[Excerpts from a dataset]
----
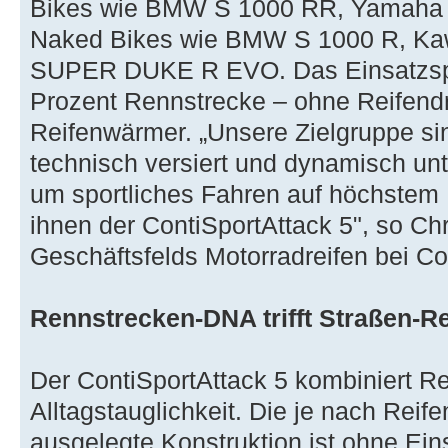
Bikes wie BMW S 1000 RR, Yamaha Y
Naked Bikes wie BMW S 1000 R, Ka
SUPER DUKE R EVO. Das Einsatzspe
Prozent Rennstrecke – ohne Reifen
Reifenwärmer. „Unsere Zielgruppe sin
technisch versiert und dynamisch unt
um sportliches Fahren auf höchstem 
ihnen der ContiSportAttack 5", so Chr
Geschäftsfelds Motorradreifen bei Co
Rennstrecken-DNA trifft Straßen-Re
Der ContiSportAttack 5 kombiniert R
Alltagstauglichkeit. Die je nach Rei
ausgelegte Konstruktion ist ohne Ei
----
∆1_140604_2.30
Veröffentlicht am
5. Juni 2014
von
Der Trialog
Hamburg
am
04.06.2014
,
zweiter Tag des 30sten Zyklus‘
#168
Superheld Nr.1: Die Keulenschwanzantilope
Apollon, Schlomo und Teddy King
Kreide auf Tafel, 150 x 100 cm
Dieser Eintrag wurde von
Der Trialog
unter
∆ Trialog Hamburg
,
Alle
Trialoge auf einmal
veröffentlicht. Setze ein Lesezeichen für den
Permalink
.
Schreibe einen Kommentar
----
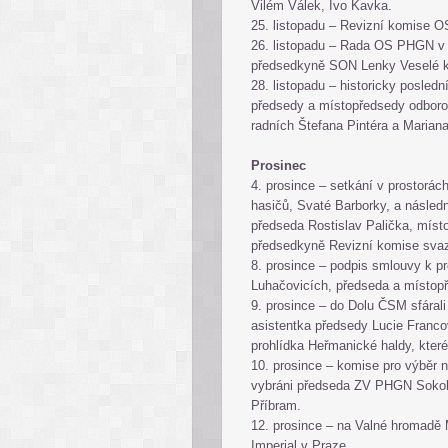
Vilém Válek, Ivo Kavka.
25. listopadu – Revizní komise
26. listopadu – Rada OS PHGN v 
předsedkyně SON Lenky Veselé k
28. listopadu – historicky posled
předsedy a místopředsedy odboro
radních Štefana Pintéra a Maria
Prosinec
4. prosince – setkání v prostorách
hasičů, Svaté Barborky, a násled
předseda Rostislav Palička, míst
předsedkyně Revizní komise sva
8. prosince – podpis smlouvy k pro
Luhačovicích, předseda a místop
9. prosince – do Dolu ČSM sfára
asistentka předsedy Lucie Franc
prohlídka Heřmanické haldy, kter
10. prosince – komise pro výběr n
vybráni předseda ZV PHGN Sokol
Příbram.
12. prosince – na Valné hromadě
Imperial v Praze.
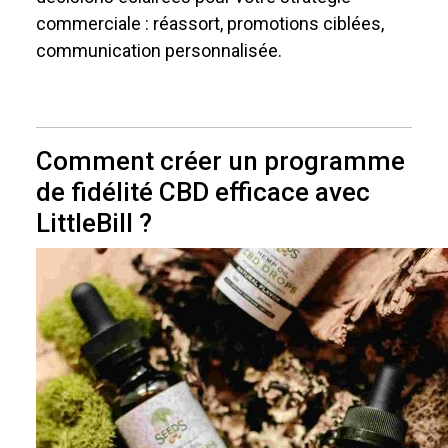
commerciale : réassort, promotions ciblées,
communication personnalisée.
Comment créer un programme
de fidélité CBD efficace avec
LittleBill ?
----
● **Requirement**
Of the records above, print only the lines from the one containing "vybráni předseda ZV PHGN Sokol" through the one containing "LittleBill ?", inclusive and unaltered, leaving out pictures.

● **Exercise response**
vybráni předseda ZV PHGN Sokol
Příbram.
12. prosince – na Valné hromadě
Imperial v Praze.
commerciale : réassort, promotions ciblées,
communication personnalisée.
Comment créer un programme
de fidélité CBD efficace avec
LittleBill ?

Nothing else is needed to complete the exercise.